Lifestyle changes that include nutrition and exercise may slow the loss of BMD.8-10 Eating an anti-inflammatory Mediterranean-style whole-foods-based diet and eliminating highly processed food is beneficial for reducing the risk of many chronic diseases. 11 The recommendations include adding several servings of vegetables and some fruits, omega-3 fatty acids (from fatty fish, seeds, and nuts), and enough protein to maintain or increase muscle mass. 11 Dietary sources of calcium such as yogurt, kefir, kale, bok choy, sardines with bones, bone broth, and nettle tea are beneficial.12-14 Some calcium-rich foods high in oxalic acid, such as spinach, Swiss chard, beets, almonds, and rhubarb, may prevent calcium from being absorbed by the body and therefore should be decreased in the diet.12-14 Contrary to earlier advice, protein-rich diets are beneficial for BMD.15,16 Additionally, nutrients that are difficult to get from dietary sources, like vitamin D-3, may be taken as supplements.12-14

The International Osteoporosis Foundation and the Bone Health and Osteoporosis Foundation also recommend weight-bearing exercises to improve bone health.
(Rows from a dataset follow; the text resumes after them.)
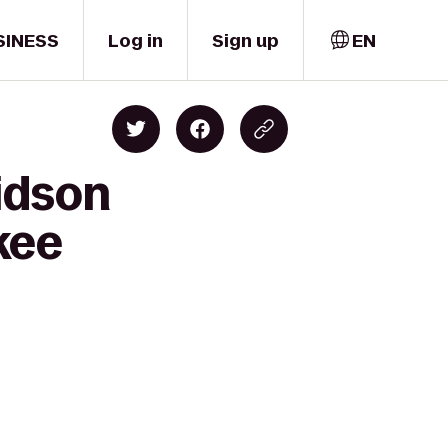
SINESS
Log in
Sign up
EN
idson
kee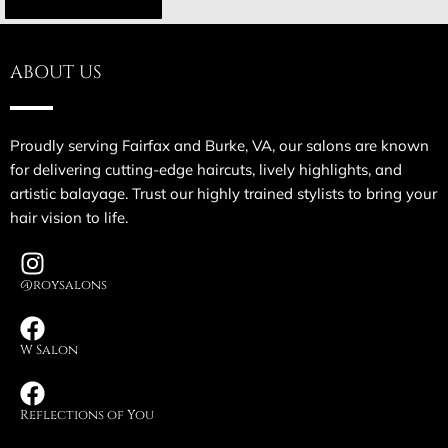
ABOUT US
Proudly serving Fairfax and Burke, VA, our salons are known
for delivering cutting-edge haircuts, lively highlights, and
artistic balayage. Trust our highly trained stylists to bring your
hair vision to life.
@roysalons
W Salon
Reflections of You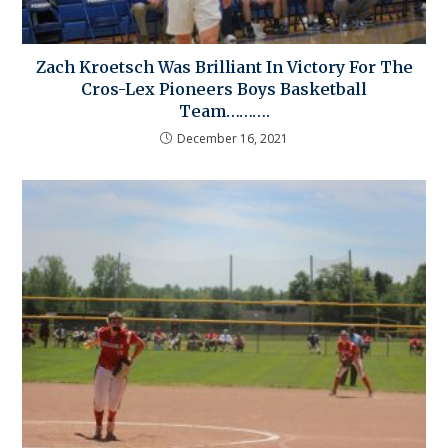
Zach Kroetsch Was Brilliant In Victory For The
Cros-Lex Pioneers Boys Basketball
Team……….
December 16, 2021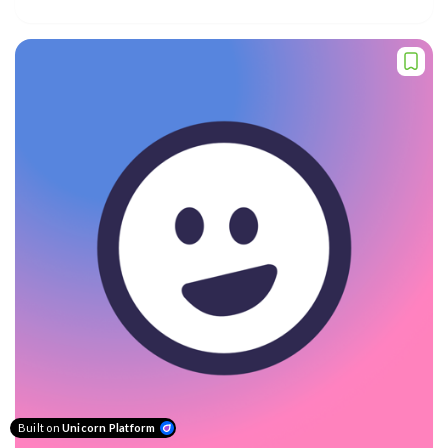
Built on
Unicorn Platform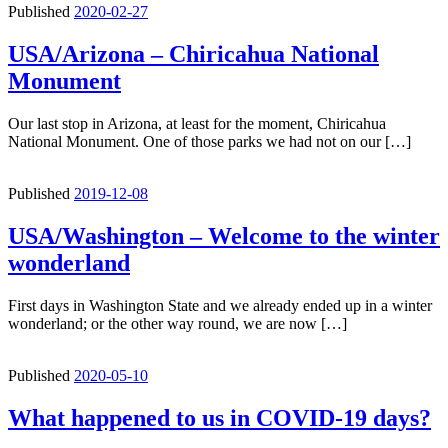
Published
2020-02-27
USA/Arizona – Chiricahua National
Monument
Our last stop in Arizona, at least for the moment, Chiricahua
National Monument. One of those parks we had not on our […]
Published
2019-12-08
USA/Washington – Welcome to the winter
wonderland
First days in Washington State and we already ended up in a winter
wonderland; or the other way round, we are now […]
Published
2020-05-10
What happened to us in COVID-19 days?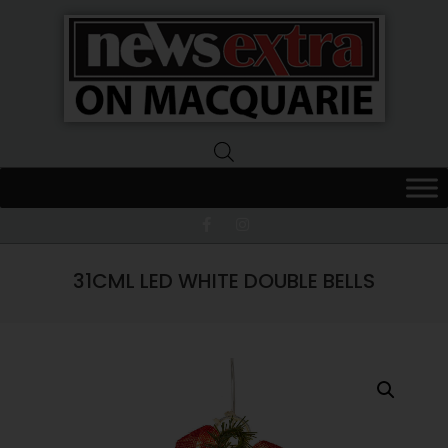
News
Extra
Macquarie
31CML LED WHITE DOUBLE BELLS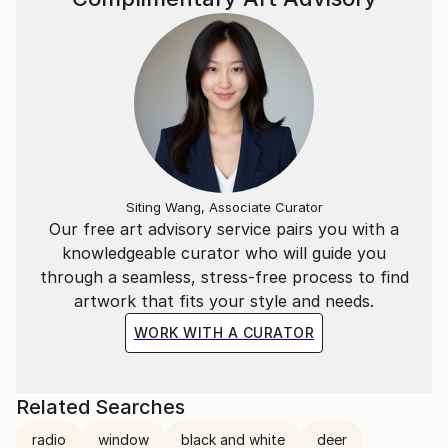
Siting Wang, Associate Curator
Our free art advisory service pairs you with a
knowledgeable curator who will guide you
through a seamless, stress-free process to find
artwork that fits your style and needs.
WORK WITH A CURATOR
Related Searches
radio
window
black and white
deer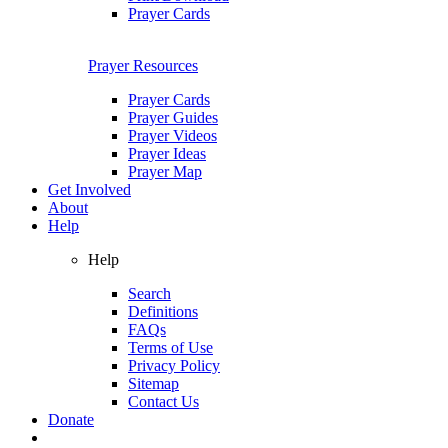
Prayer Cards
Prayer Resources
Prayer Cards
Prayer Guides
Prayer Videos
Prayer Ideas
Prayer Map
Get Involved
About
Help
Help
Search
Definitions
FAQs
Terms of Use
Privacy Policy
Sitemap
Contact Us
Donate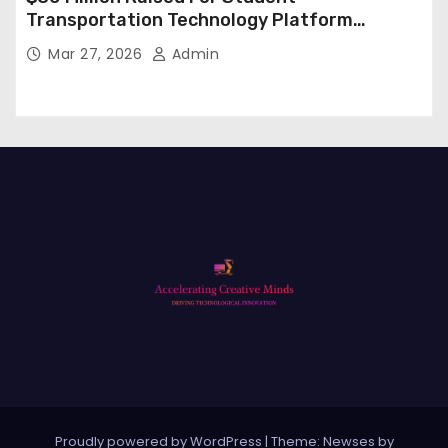
Transportation Technology Platform
Expansion
Mar 27, 2026
Admin
Proudly powered by WordPress
|
Theme: Newses by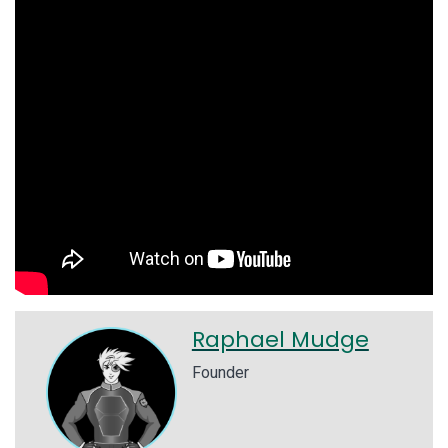
Raphael Mudge
Founder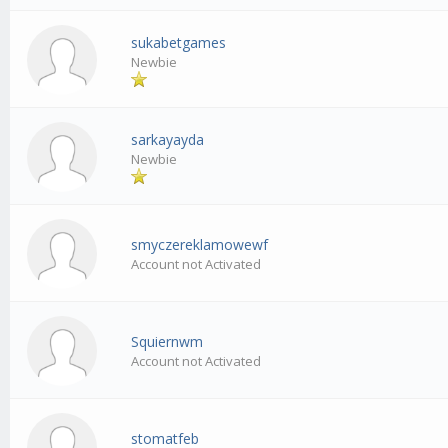
sukabetgames
Newbie
sarkayayda
Newbie
smyczereklamowewf
Account not Activated
Squiernwm
Account not Activated
stomatfeb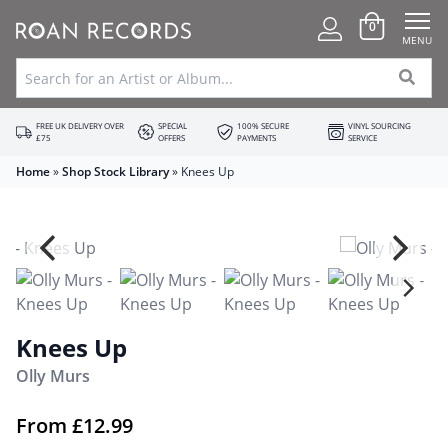
0
MENU
FREE UK DELIVERY OVER
SPECIAL
100% SECURE
VINYL SOURCING
£75
OFFERS
PAYMENTS
SERVICE
Home
»
Shop Stock Library
»
Knees Up
Knees Up
Olly Murs
From
£
12.99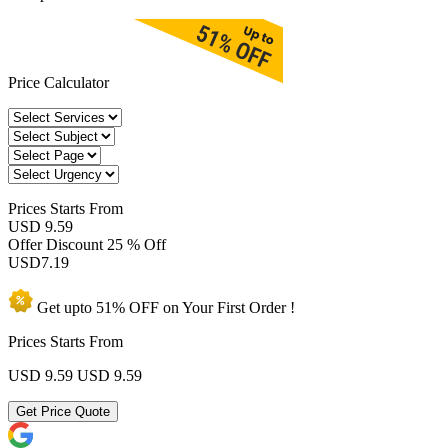
Price Calculator
Prices
Starts From
USD 9.59
Offer Discount
25 % Off
USD
7.19
Get upto
51% OFF
on Your
First Order !
Prices Starts From
USD 9.59
USD 9.59
Get Price Quote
Low-impact activities, such as walking, may be beneficial for maintaining BMD. 17 In contrast, high-impact osteogenic loading activities, such as tennis and jumping, stress the bones and thus potentially accelerate bone-building.18-23 Another way to stress bones is wearing a weight belt or vest while doing low-impact activities. 24 In addition, strength training with weights and isometric exercises will build muscle and improve BMD.21,22,25,26 Tai chi, qigong, and yoga are good for balance and may reduce the risk of falls, while core-training exercises like Pilates help with balance.21,22

This case report highlights a personalized nutrition and exercise approach that increased BMD in a primary osteoporosis post-menopausal female in two years.

Case Narrative

A 56-year-old physically active post-menopausal female, who went through menopause at the age of 50 and did not take hormone replacement therapy, was diagnosed with osteopenia, based on data from a dual-energy X-ray absorptiometry (DXA) scan in 2011 (Figure 1Longitudinal DXA Scans). In 2013, a DXA scan indicated that the spine L1-L4, total hip left and total hip right scores declined further (Figure 1 Longitudinal DXA Scans). In 2013, the patient made several lifestyle changes to reduce the risk of further bone loss. Changes in diet included the consumption of more calcium-rich vegetables and snacks (Table 1). Pre-diagnosis, she was active but lacked a consistent exercise regimen. Post-diagnosis, she developed a workout routine including strength training exercises (two times per week), sculpting exercises (two to three times per week), and aerobic exercise for 40 to 60 minutes (min) per day (one time per week). Strength training exercises included kettlebells and dumbbells, and TRX suspension training. Specifically, strength training included upper and lower multi-joint exercises such as lunges, squats, rows, biceps curls, tricep extensions, and overhead and chest presses. Sculpting exercises included bodyweight exercises such as ballet, barre, Pilates, and yoga. Cardiovascular exercises included biking, boxing, canoeing, cross-country skiing, dancing, elliptical, hiking, jogging, kayaking, and table tennis.

Figure 1.

Figure 1.

Longitudinal DXA Scans. Results of four bone density (DXA) measurements performed on the same GE Medical Systems Lunar Prodigy Advance. The top and bottom red dashed lines represent the cut-off values for osteopenia (top) and osteoporosis (bottom). X-axis is the date of the DXA scan (year-monthday) and Y-axis is the T-score.

Table 1.

Lifestyle Changes. The Main Changes in Nutrition Comparing Pre- and Post-osteoporosis Diagnosis Were in the Breakfast and Snack Meals. The Two-Serving Size for Each Component of the Smoothie is Provided in the Table. The Serving Size of the Snacks, Lunch, and Dinner Foods Varied Daily and Therefore it is not Included in the Table. Heavier Weights Were Used During Strength Training Post-Osteoporosis Diagnosis, and a Weighted Vest was Worn When Strength Training and Sculpting. Italic Text Indicates Components Changed.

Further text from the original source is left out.